That’s why the original comment suggested both bigserial and a separate UUID for public exposure. More to the point the person I was replying to said:
> IMO using bigserial by default is wrong. Use whatever data type is appropriate. Not every table will grow to 4 billion rows and not every table will grow to even 60k rows
The implication I took from that was that they were suggesting using serial over bigserial. My comment was pushing back on that.
My Dream Web Framework, which for a variety of reasons was never and never will be built, has built-in functionality for obscuring IDs in some session-level map, so you can indicate through some sort of type that something is an ID and it automatically allocates some sort of randomized identifier on the way out and converts it back transparently on the way back in.
Thus, not only would DB ids in principle never show in the UI, they wouldn't even be stable between sessions.
This would protect against a number of security attacks. (I don't know what I'd do about bookmarking, though I suspect most apps have a 80/20 solution they could deploy.) DB ids going out to a user really ought to be considered at least a smell, but it's pretty ingrained into our culture.
I wrote that style of session mapping for a project long ago. It was fairly easy, but a massive pain in the ass to debug. Ended up needing to record the mappings in the backend for a period of time.
I too coded that in my server.

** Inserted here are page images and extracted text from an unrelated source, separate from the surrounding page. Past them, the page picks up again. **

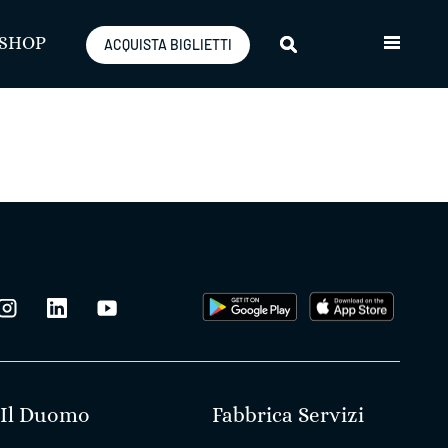
SHOP
ACQUISTA BIGLIETTI
Il Duomo
Fabbrica Servizi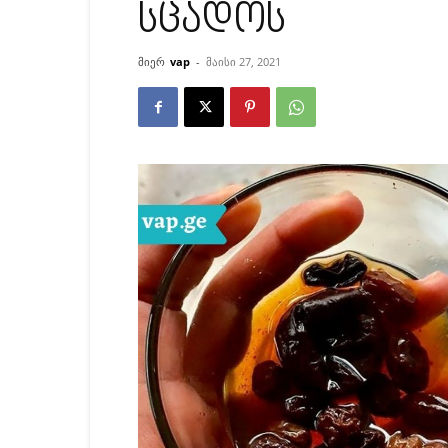
სცადოს
მიერ
vap
-
მაისი 27, 2021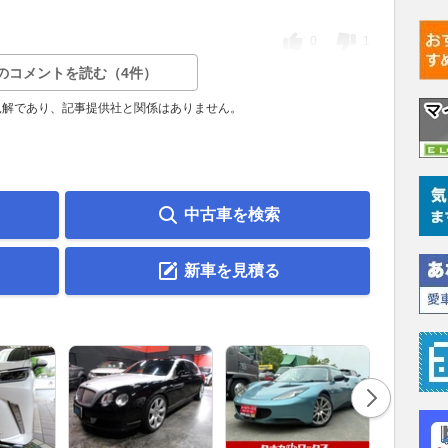
0
1
のコメントを読む（4件）
見解であり、記事提供社と関係はありません。
中古車を検索
新車を見積る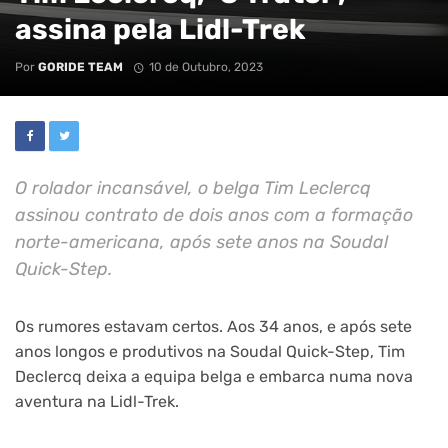
assina pela Lidl-Trek
Por
GORIDE TEAM
10 de Outubro, 2023
O rolador incansável, o belga Tim Leclercq
assinou contrato de dois anos com a formação
norte-americana, após sete anos na Soudal
Quick-Step.
Os rumores estavam certos. Aos 34 anos, e após sete
anos longos e produtivos na Soudal Quick-Step, Tim
Declercq deixa a equipa belga e embarca numa nova
aventura na Lidl-Trek.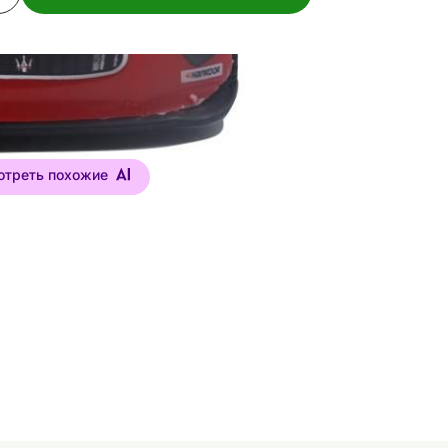
отреть похожие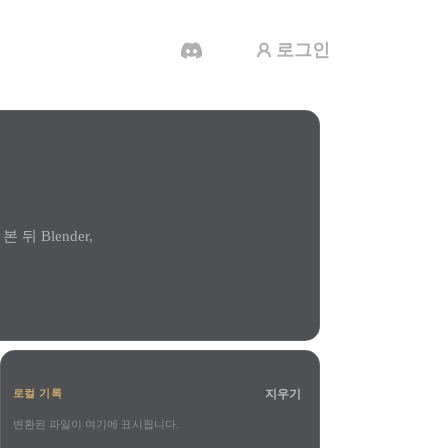
로그인
AI 비디오 생성기
AI로 텍스트나 이미지에서 영상을 만드세
요.
뒤 Blender,
3D 메시 편집기
지우기
로컬 기록
변환된 파일이 여기에 표시됩니다.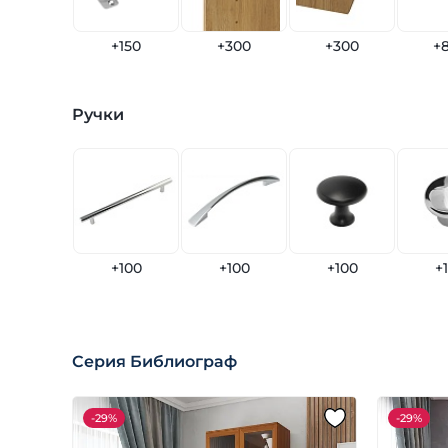
+150
+300
+300
+
Ручки
+100
+100
+100
+
Серия Библиограф
-
29%
-
29%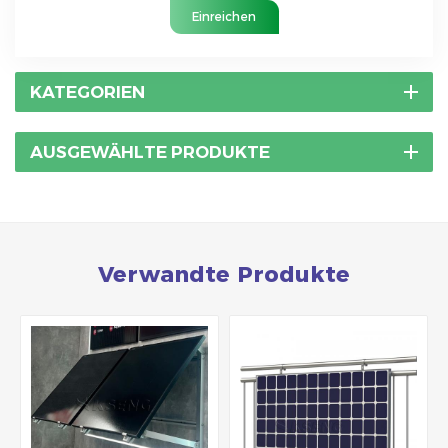
Einreichen
KATEGORIEN
AUSGEWÄHLTE PRODUKTE
Verwandte Produkte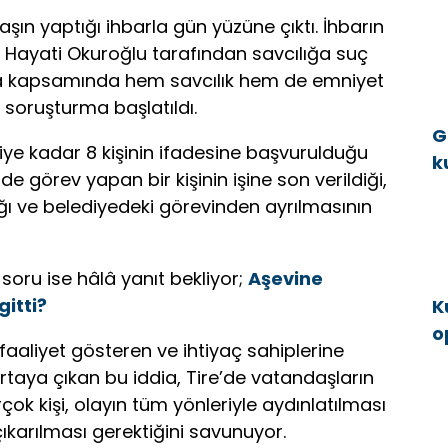
1
aşın yaptığı ihbarla gün yüzüne çıktı. İhbarın
E
 Hayati Okuroğlu tarafından savcılığa suç
a kapsamında hem savcılık hem de emniyet
ı soruşturma başlatıldı.
G
e kadar 8 kişinin ifadesine başvurulduğu
k
e görev yapan bir kişinin işine son verildiği,
a
dığı ve belediyedeki görevinden ayrılmasının
soru ise hâlâ yanıt bekliyor;
Aşevine
itti?
K
o
faaliyet gösteren ve ihtiyaç sahiplerine
g
taya çıkan bu iddia, Tire’de vatandaşların
çok kişi, olayın tüm yönleriyle aydınlatılması
ıkarılması gerektiğini savunuyor.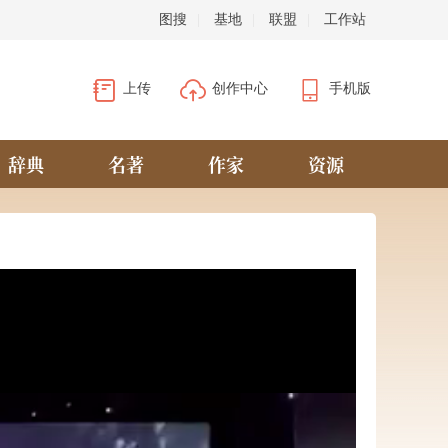
图搜
|
基地
|
联盟
|
工作站
上传
创作中心
手机版
辞典
名著
作家
资源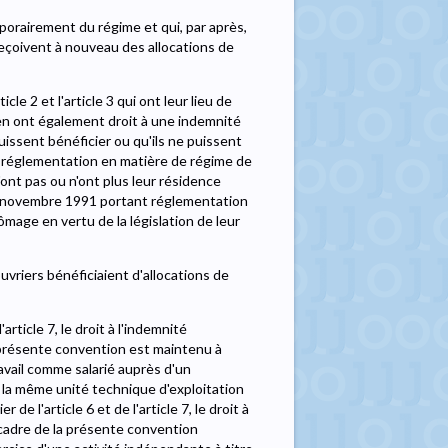
porairement du régime et qui, par après,
reçoivent à nouveau des allocations de
icle 2 et l'article 3 qui ont leur lieu de
en ont également droit à une indemnité
issent bénéficier ou qu'ils ne puissent
a réglementation en matière de régime de
nt pas ou n'ont plus leur résidence
 25 novembre 1991 portant réglementation
mage en vertu de la législation de leur
vriers bénéficiaient d'allocations de
'article 7, le droit à l'indemnité
 présente convention est maintenu à
avail comme salarié auprès d'un
à la même unité technique d'exploitation
 de l'article 6 et de l'article 7, le droit à
 cadre de la présente convention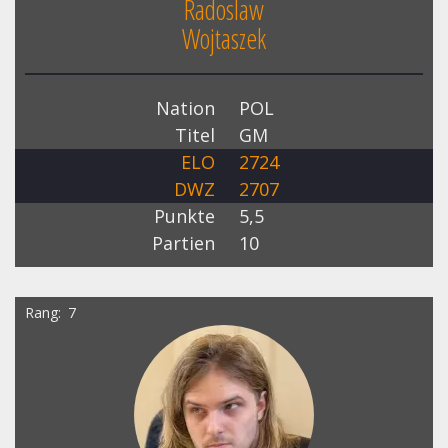
Radoslaw
Wojtaszek
Nation
POL
Titel
GM
ELO
2724
DWZ
2707
Punkte
5,5
Partien
10
Rang
7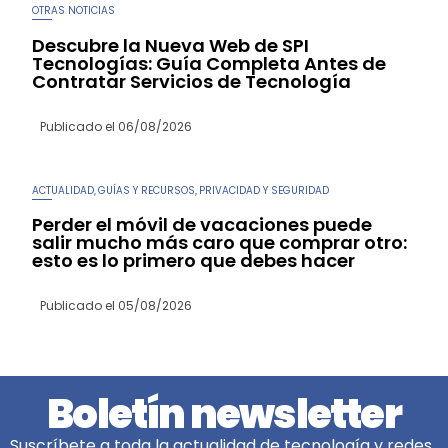
OTRAS NOTICIAS
Descubre la Nueva Web de SPI
Tecnologías: Guía Completa Antes de
Contratar Servicios de Tecnología
Publicado el
06/08/2026
ACTUALIDAD
GUÍAS Y RECURSOS
PRIVACIDAD Y SEGURIDAD
,
,
Perder el móvil de vacaciones puede
salir mucho más caro que comprar otro:
esto es lo primero que debes hacer
Publicado el
05/08/2026
Boletín newsletter
Suscríbete a toda la actualidad de tecnología y redes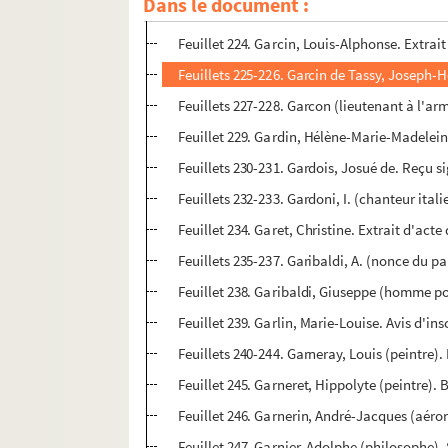
Dans le document :
Feuillets 219-223. Garcin, A. M. (publiciste)
Feuillet 224. Garcin, Louis-Alphonse. Extrai
Feuillets 225-226. Garcin de Tassy, Joseph-Hé
Feuillets 227-228. Garcon (lieutenant à l'arm
Feuillet 229. Gardin, Hélène-Marie-Madeleine
Feuillets 230-231. Gardois, Josué de. Reçu s
Feuillets 232-233. Gardoni, I. (chanteur itali
Feuillet 234. Garet, Christine. Extrait d'acte
Feuillets 235-237. Garibaldi, A. (nonce du p
Feuillet 238. Garibaldi, Giuseppe (homme poli
Feuillet 239. Garlin, Marie-Louise. Avis d'in
Feuillets 240-244. Garneray, Louis (peintre)
Feuillet 245. Garneret, Hippolyte (peintre). 
Feuillet 246. Garnerin, André-Jacques (aérona
Feuillet 247. Garnier, Adolphe (philosophe).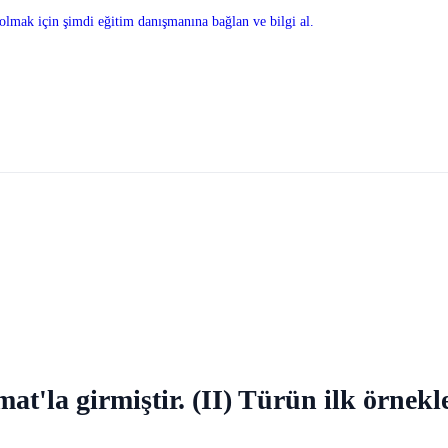
olmak için şimdi eğitim danışmanına bağlan ve bilgi al.
la girmiştir. (II) Türün ilk örnekleri 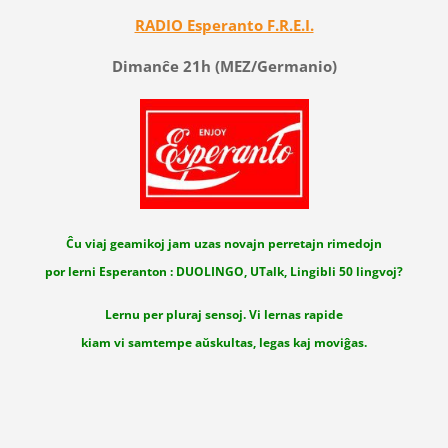
RADIO Esperanto F.R.E.I.
Dimanĉe 21h (MEZ/Germanio)
Ĉu viaj geamikoj jam uzas novajn perretajn rimedojn
por lerni Esperanton : DUOLINGO, UTalk, Lingibli 50 lingvoj?
Lernu per pluraj sensoj. Vi lernas rapide
kiam vi samtempe aŭskultas, legas kaj moviĝas.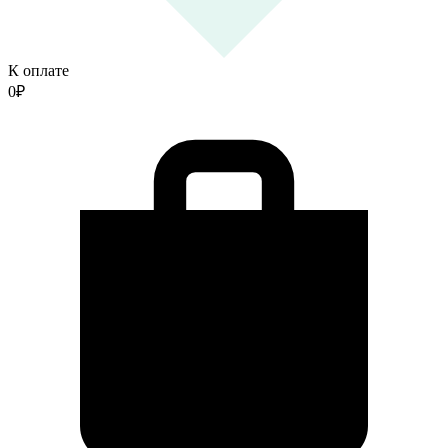
К оплате
0
₽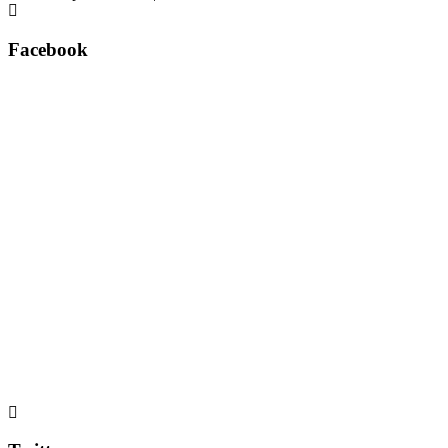
Facebook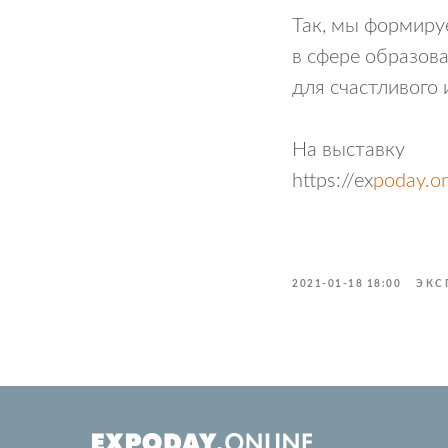
Так, мы формиру
в сфере образова
для счастливого 
На выставку
https://ex
poday.on
2021-01-18 18:00
ЭКС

It's not hard to do, and debugging can be harder at times (but not excessively so.) As you say it's just a case of logging when debugging.
When anchors are needed I use a different column for that- not the primary index. (Usually some other unique, already-present, value like the sku or whatever.
The security implications though are substantial. I don't leak primary key info even if the PK is serialized. (These days I'm all-in on UIDS but I have older legacy systems to deal with too.)
That wouldn't work for integration scenarios where the other system need to store the ID so it can refer to it later. How would you provide IDs for integration purposes?